[Dataset excerpts]

Segment Open

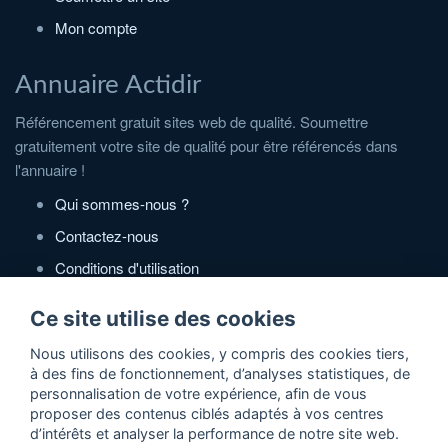
Mon compte
Annuaire Actidir
Référencement gratuit sites web de qualité. Soumettre
gratuitement votre site de qualité pour être référencés dans
l'annuaire !
Qui sommes-nous ?
Contactez-nous
Conditions d'utilisation
Politique de confidentialité
Ce site utilise des cookies
Partenaires
Nous utilisons des cookies, y compris des cookies tiers,
à des fins de fonctionnement, d’analyses statistiques, de
Zone Annonces Gratuites
personnalisation de votre expérience, afin de vous
proposer des contenus ciblés adaptés à vos centres
Locations vacances entre particuliers
d’intérêts et analyser la performance de notre site web.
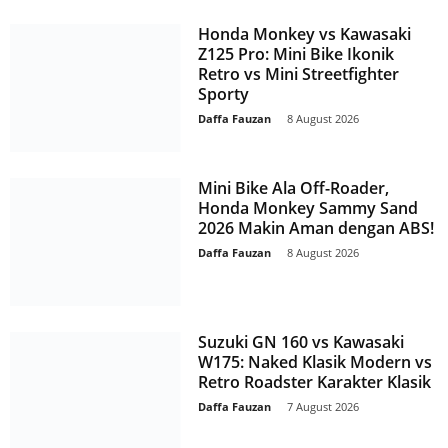
Honda Monkey vs Kawasaki
Z125 Pro: Mini Bike Ikonik
Retro vs Mini Streetfighter
Sporty
Daffa Fauzan
-
8 August 2026
Mini Bike Ala Off-Roader,
Honda Monkey Sammy Sand
2026 Makin Aman dengan ABS!
Daffa Fauzan
-
8 August 2026
Suzuki GN 160 vs Kawasaki
W175: Naked Klasik Modern vs
Retro Roadster Karakter Klasik
Daffa Fauzan
-
7 August 2026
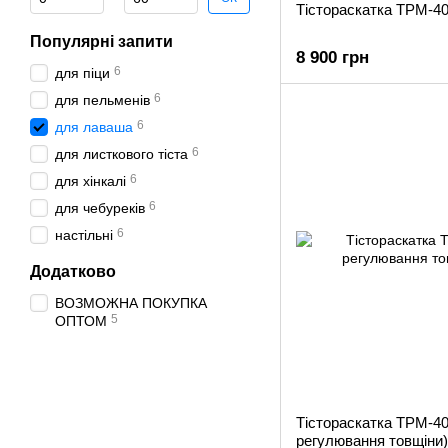
Тістораскатка ТРМ-4
Популярні запити
8 900 грн
6
для піци
6
для пельменів
6
для лаваша
6
для листкового тіста
6
для хінкалі
6
для чебуреків
6
настільні
Додатково
ВОЗМОЖНА ПОКУПКА
5
ОПТОМ
Тістораскатка ТРМ-4
регулювання товщіни)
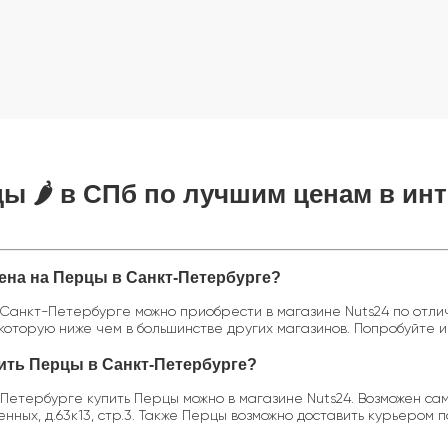
ы 🌶️ в СПб по лучшим ценам в инт
цена на Перцы в Санкт-Петербурге?
Санкт-Петербурге можно приобрести в магазине Nuts24 по отличн
которую ниже чем в большинстве других магазинов. Попробуйте и 
пить Перцы в Санкт-Петербурге?
Петербурге купить Перцы можно в магазине Nuts24. Возможен сам
нных, д.63к13, стр.3. Также Перцы возможно доставить курьером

Segment Closed

• _Prompt_
Each line from the one containing "для хінкалі" through the last line of the entries above is to be extracted exactly. Pictures are not part of the copy.

• _Result_
для хінкалі
6
для чебуреків
6
настільні
Додатково
ВОЗМОЖНА ПОКУПКА
5
ОПТОМ
Тістораскатка ТРМ-4
регулювання товщіни)
ы 🌶️ в СПб по лучшим ценам в инт
цена на Перцы в Санкт-Петербурге?
Санкт-Петербурге можно приобрести в магазине Nuts24 по отличн
которую ниже чем в большинстве других магазинов. Попробуйте и 
пить Перцы в Санкт-Петербурге?
Петербурге купить Перцы можно в магазине Nuts24. Возможен сам
нных, д.63к13, стр.3. Также Перцы возможно доставить курьером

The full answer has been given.